• WORK INSTRUCTION:
The response should be an exact copy of every record.

[AVAILABLE RECORDS]

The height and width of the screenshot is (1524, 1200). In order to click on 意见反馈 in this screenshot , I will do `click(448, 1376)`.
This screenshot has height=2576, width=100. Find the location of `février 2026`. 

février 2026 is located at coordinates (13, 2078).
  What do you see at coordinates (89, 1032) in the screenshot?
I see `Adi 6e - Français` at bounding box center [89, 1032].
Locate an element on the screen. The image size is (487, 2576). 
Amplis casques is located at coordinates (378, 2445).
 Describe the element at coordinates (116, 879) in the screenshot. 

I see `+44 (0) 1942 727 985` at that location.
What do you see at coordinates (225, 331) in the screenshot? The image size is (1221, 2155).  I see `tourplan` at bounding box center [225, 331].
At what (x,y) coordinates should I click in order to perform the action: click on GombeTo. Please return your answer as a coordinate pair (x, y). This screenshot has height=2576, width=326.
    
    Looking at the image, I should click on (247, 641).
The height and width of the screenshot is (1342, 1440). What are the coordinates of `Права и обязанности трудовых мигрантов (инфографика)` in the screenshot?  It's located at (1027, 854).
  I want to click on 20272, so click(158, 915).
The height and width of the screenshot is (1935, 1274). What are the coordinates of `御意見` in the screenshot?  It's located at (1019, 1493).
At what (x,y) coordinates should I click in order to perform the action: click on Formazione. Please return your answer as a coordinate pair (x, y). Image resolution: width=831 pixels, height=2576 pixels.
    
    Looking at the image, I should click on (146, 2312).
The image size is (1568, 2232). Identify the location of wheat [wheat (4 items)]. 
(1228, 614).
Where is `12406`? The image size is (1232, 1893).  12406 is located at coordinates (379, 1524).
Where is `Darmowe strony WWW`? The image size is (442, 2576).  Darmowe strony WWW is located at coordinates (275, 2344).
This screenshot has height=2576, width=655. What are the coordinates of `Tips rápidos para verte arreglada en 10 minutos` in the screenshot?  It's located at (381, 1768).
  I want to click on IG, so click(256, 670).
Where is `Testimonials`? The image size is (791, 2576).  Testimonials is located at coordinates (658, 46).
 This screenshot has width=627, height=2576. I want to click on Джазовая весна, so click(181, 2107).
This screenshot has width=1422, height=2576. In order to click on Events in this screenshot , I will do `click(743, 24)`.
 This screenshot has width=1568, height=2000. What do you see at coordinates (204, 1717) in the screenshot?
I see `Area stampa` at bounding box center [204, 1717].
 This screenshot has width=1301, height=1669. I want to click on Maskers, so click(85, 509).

[/AVAILABLE RECORDS]

• RESPONSE TO THE TASK:
The height and width of the screenshot is (1524, 1200). In order to click on 意见反馈 in this screenshot , I will do `click(448, 1376)`.
This screenshot has height=2576, width=100. Find the location of `février 2026`. 

février 2026 is located at coordinates (13, 2078).
  What do you see at coordinates (89, 1032) in the screenshot?
I see `Adi 6e - Français` at bounding box center [89, 1032].
Locate an element on the screen. The image size is (487, 2576). 
Amplis casques is located at coordinates (378, 2445).
 Describe the element at coordinates (116, 879) in the screenshot. 

I see `+44 (0) 1942 727 985` at that location.
What do you see at coordinates (225, 331) in the screenshot? The image size is (1221, 2155).  I see `tourplan` at bounding box center [225, 331].
At what (x,y) coordinates should I click in order to perform the action: click on GombeTo. Please return your answer as a coordinate pair (x, y). This screenshot has height=2576, width=326.
    
    Looking at the image, I should click on (247, 641).
The height and width of the screenshot is (1342, 1440). What are the coordinates of `Права и обязанности трудовых мигрантов (инфографика)` in the screenshot?  It's located at (1027, 854).
  I want to click on 20272, so click(158, 915).
The height and width of the screenshot is (1935, 1274). What are the coordinates of `御意見` in the screenshot?  It's located at (1019, 1493).
At what (x,y) coordinates should I click in order to perform the action: click on Formazione. Please return your answer as a coordinate pair (x, y). Image resolution: width=831 pixels, height=2576 pixels.
    
    Looking at the image, I should click on (146, 2312).
The image size is (1568, 2232). Identify the location of wheat [wheat (4 items)]. 
(1228, 614).
Where is `12406`? The image size is (1232, 1893).  12406 is located at coordinates (379, 1524).
Where is `Darmowe strony WWW`? The image size is (442, 2576).  Darmowe strony WWW is located at coordinates (275, 2344).
This screenshot has height=2576, width=655. What are the coordinates of `Tips rápidos para verte arreglada en 10 minutos` in the screenshot?  It's located at (381, 1768).
  I want to click on IG, so click(256, 670).
Where is `Testimonials`? The image size is (791, 2576).  Testimonials is located at coordinates (658, 46).
 This screenshot has width=627, height=2576. I want to click on Джазовая весна, so click(181, 2107).
This screenshot has width=1422, height=2576. In order to click on Events in this screenshot , I will do `click(743, 24)`.
 This screenshot has width=1568, height=2000. What do you see at coordinates (204, 1717) in the screenshot?
I see `Area stampa` at bounding box center [204, 1717].
 This screenshot has width=1301, height=1669. I want to click on Maskers, so click(85, 509).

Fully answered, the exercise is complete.